**DATA PROVIDED**
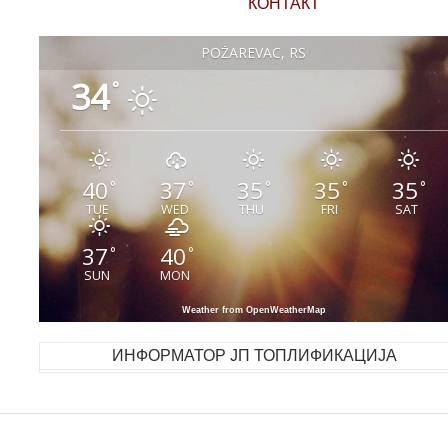
КОНТАКТ
POŽAREVAC, RS
34
°
40
37
35
35
35
°
°
°
°
°
TUE
WED
THU
FRI
SAT
37
40
°
°
SUN
MON
Weather from OpenWeatherMap
ИНФОРМАТОР ЈП ТОПЛИФИКАЦИЈА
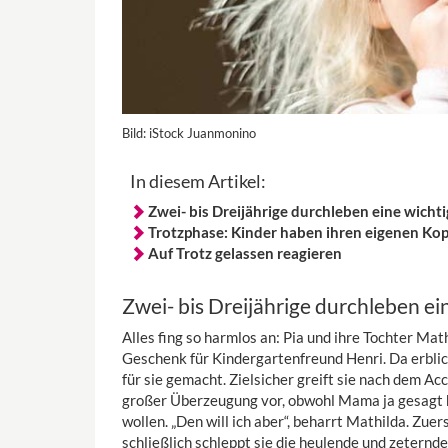
Bild:
iStock Juanmonino
In diesem Artikel:
Zwei- bis Dreijährige durchleben eine wich
Trotzphase: Kinder haben ihren eigenen Kop
Auf Trotz gelassen reagieren
Zwei- bis Dreijährige durchleben 
Alles fing so harmlos an: Pia und ihre Tochter Ma
Geschenk für Kindergartenfreund Henri. Da erbli
für sie gemacht. Zielsicher greift sie nach dem Acce
großer Überzeugung vor, obwohl Mama ja gesagt ha
wollen. „Den will ich aber“, beharrt Mathilda. Z
schließlich schleppt sie die heulende und zeternde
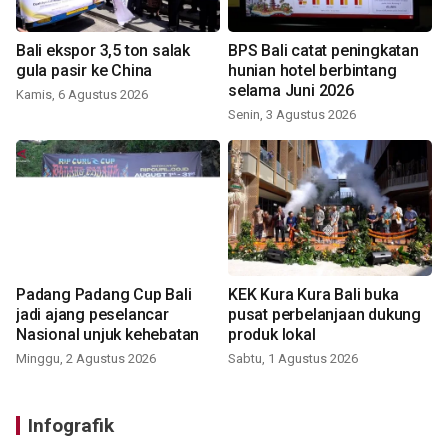
Bali ekspor 3,5 ton salak
BPS Bali catat peningkatan
gula pasir ke China
hunian hotel berbintang
selama Juni 2026
Kamis, 6 Agustus 2026
Senin, 3 Agustus 2026
Padang Padang Cup Bali
KEK Kura Kura Bali buka
jadi ajang peselancar
pusat perbelanjaan dukung
Nasional unjuk kehebatan
produk lokal
Minggu, 2 Agustus 2026
Sabtu, 1 Agustus 2026
Infografik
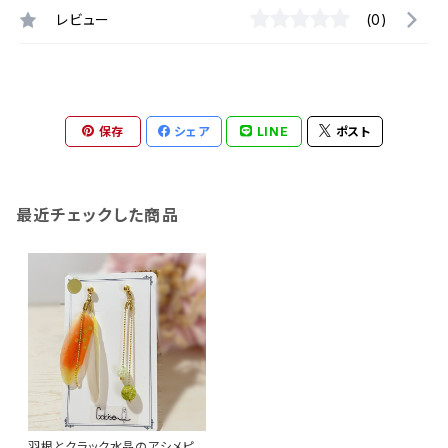
レビュー
(0)
保存
シェア
LINE
ポスト
最近チェックした商品
羽根とクラック水晶のアシメピア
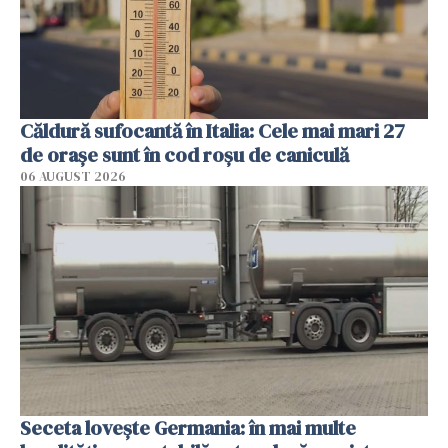
Căldură sufocantă în Italia: Cele mai mari 27
de orașe sunt în cod roșu de caniculă
06 AUGUST 2026
Seceta lovește Germania: în mai multe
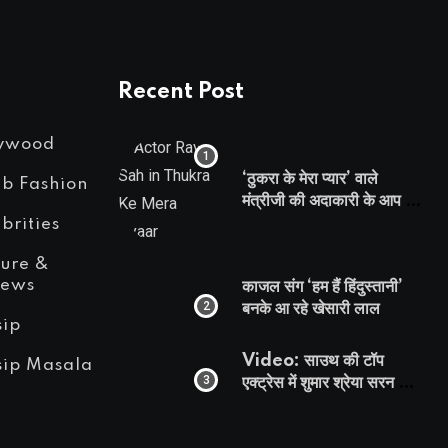
Recent Post
lywood
‘ठुकरा के मेरा प्यार’ वाले
eb Fashion
मंत्रीजी की अदाकारी के आप भी
हो जाएंगे फैन, यकीं न हो तो
brities
देखिये रवि साह की दमदार
ture &
भूमिका
iews
काजल संग ‘हम हैं हिंदुस्तानी’
बनके आ रहे खेसारी लाल
sip
Video: साउथ की टॉप
sip Masala
एक्ट्रेस में शुमार श्रेया सरन का
सेक्सी लिपलॉक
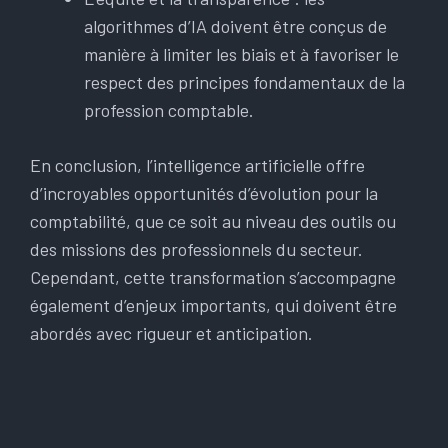
algorithmes d’IA doivent être conçus de
manière à limiter les biais et à favoriser le
respect des principes fondamentaux de la
profession comptable.
En conclusion, l’intelligence artificielle offre
d’incroyables opportunités d’évolution pour la
comptabilité, que ce soit au niveau des outils ou
des missions des professionnels du secteur.
Cependant, cette transformation s’accompagne
également d’enjeux importants, qui doivent être
abordés avec rigueur et anticipation.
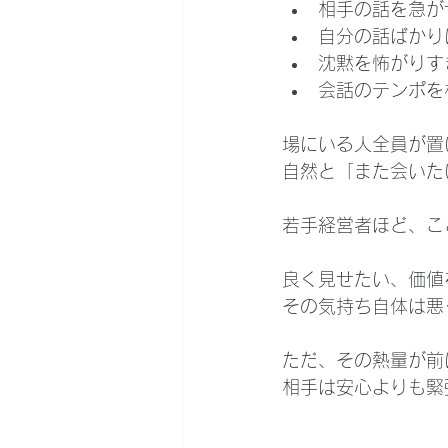
相手の話を急が
自分の話ばかり
沈黙を怖がりす
会話のテンポを
場にいる人全員が置
自然と「また会いた
若手経営者ほど、こ
良く見せたい、価値
その気持ち自体は悪
ただ、その熱量が前
相手は安心よりも緊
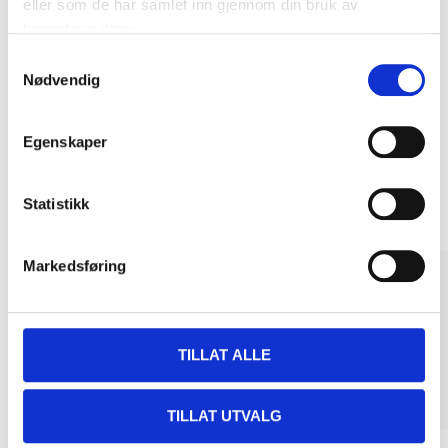
eller som de har samlet inn gjennom din bruk av
Kjøp & Hent
tjenestene deres.
Kjøp & Hent i ditt varehus.
Samtykkevalg
Nødvendig
LES MER
Egenskaper
Relaterte produkter
Statistikk
Markedsføring
TILLAT ALLE
TILLAT UTVALG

**YOUR TASK**
Scan the material above for lines holding "durchleben" and copy each of them.

**SOLUTION FOR THIS EXERCISE**
Zwei- bis Dreijährige durchleben eine wich
Zwei- bis Dreijährige durchleben 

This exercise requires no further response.